[IAEP] [etoys-dev] TED - Alan Kay - Example(8:44)

K. K. Subramaniam subbukk at gmail.com
Wed Feb 24 00:06:36 EST 2010


On Wednesday 24 February 2010 05:53:26 am Edward Cherlin wrote:
> On Tue, Feb 23, 2010 at 11:42, K. K. Subramaniam <subbukk at gmail.com> wrote:
> > On Tuesday 23 February 2010 09:13:59 pm Edward Cherlin wrote:
> >>We also know that simply asking the question and making careful
> >>observations also gives astonishing results, as, for example, in the
> >>careers of Maria Montessori and Jean Piaget. Also Jerome Bruner
> >>
> > Yes. But these people followed the child. Jean Piaget discovered that
> > children in the 2-7 age group do not comprehend conservation of quantity
> > or use logical thinking. Children don't come with fast forward buttons
> > :-).
> 
> It is easy to demonstrate what children are capable of, when you can
> see them do it. It is much harder to demonstrate what they are not
> capable of, or what some can do but not others, or what is dependent
> on development or prior experience.
Maria Droujkova pointed out earlier that conservation of small quantities is 
innate. We also find this in birds and mammals. If you hide a few M&Ms from a 
packet of 10, most first graders can figure out how many you "stole" by looking 
into the remaining ones.
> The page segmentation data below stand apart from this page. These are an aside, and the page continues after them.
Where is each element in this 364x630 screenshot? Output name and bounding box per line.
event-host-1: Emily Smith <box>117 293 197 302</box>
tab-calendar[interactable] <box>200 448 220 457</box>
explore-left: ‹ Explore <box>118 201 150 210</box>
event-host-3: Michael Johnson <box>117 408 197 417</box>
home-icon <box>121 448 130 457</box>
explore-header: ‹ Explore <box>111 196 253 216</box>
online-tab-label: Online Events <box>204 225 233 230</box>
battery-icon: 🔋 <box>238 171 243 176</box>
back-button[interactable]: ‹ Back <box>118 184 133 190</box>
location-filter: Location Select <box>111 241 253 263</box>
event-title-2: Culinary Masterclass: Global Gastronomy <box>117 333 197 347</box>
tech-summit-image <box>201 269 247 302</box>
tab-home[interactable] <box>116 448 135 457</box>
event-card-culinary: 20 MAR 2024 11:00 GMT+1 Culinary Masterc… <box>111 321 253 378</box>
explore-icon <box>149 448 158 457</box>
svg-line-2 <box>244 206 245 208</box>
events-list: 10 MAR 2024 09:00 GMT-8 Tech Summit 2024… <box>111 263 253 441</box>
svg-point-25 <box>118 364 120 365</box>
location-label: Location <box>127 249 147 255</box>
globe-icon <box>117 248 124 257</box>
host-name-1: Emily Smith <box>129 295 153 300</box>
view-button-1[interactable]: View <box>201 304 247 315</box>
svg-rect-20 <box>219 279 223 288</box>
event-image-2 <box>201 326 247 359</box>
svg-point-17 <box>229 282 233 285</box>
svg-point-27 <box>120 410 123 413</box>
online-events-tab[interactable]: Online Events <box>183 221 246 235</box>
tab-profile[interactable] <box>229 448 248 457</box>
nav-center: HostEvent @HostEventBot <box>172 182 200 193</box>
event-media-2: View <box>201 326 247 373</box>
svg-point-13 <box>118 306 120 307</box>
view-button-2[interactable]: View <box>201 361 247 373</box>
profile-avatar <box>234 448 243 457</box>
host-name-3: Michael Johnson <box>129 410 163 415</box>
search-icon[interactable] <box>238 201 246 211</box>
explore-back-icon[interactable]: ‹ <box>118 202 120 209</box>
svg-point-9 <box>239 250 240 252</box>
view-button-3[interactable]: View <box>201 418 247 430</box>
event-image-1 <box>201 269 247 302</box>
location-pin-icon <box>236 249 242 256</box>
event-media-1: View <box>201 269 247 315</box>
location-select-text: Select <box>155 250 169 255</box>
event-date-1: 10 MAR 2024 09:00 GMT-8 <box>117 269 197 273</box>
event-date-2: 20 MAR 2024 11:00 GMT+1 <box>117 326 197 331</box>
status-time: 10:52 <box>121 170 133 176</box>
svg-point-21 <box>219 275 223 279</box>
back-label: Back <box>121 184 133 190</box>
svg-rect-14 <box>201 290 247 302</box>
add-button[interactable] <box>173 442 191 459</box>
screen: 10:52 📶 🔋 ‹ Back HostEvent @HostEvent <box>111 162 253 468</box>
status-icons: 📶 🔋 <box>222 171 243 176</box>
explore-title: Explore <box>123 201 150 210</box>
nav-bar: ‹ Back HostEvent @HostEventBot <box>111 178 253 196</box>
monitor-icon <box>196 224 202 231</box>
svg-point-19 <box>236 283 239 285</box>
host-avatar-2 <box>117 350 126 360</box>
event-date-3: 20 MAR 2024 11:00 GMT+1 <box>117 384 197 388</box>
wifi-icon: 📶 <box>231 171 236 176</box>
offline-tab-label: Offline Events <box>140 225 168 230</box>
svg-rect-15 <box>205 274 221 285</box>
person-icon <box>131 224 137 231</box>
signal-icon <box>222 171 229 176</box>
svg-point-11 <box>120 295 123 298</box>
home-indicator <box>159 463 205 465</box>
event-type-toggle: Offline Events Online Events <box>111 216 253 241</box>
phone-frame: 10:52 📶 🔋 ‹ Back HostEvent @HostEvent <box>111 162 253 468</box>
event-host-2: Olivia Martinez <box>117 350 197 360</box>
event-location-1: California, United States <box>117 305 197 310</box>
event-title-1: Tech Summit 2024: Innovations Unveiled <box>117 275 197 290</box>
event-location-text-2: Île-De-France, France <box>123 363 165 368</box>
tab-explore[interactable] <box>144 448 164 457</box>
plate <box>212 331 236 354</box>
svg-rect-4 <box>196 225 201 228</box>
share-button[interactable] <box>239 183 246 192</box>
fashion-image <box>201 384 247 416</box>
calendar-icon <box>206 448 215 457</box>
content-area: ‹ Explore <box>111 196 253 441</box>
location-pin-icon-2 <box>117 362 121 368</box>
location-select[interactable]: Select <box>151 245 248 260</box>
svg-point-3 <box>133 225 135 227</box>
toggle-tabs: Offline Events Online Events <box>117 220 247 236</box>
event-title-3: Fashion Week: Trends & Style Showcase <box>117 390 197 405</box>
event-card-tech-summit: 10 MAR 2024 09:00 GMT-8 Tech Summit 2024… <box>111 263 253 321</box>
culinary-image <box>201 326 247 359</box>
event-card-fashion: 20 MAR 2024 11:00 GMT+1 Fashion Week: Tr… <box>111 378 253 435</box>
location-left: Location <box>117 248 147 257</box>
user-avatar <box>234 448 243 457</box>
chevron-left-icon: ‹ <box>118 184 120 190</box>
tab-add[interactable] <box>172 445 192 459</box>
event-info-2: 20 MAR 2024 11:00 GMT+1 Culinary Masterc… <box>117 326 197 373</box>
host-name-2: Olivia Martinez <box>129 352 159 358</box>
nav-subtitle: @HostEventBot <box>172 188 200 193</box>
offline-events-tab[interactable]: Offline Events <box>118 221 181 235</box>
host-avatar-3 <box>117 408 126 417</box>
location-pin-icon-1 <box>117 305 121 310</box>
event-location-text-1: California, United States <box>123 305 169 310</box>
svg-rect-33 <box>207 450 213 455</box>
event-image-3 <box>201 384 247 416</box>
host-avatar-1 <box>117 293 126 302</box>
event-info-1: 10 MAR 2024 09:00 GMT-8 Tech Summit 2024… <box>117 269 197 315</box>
Symbolic arithmetic is not required. But what happens 
when quantities have no simple imagery; say 10,000? The conceptual structures 
required to deal with such quantities and generalizing them using symbols 
(stones/seeds) take time to develop.

I am not an expert in child learning and I will defer the larger question to 
the practicing teachers and researchers. As community volunteers, our 
challenge in large scale education is not so much in deciding what children 
are capable of (or not) but in setting up an environment where each child can 
follow his/her own learning curve. I don't rule out the necessity for guidance 
but the assistance needs to be tuned and timed to the immediate needs of the 
child. To me, software like Etoys is interesting not because it is blackboard 
for lessons but because it is a blank paper for children to express what they 
know. I have had many teachers tell me that they got a much better idea of 
their students' capabilities after seeing their independent Etoys projects, so 
now they could tune their lessons effectively. It inverts the conventional 
model where the teachers tells the child to one where the child tells the 
teacher, "This is what I know.  Will you now help me reach the next level?"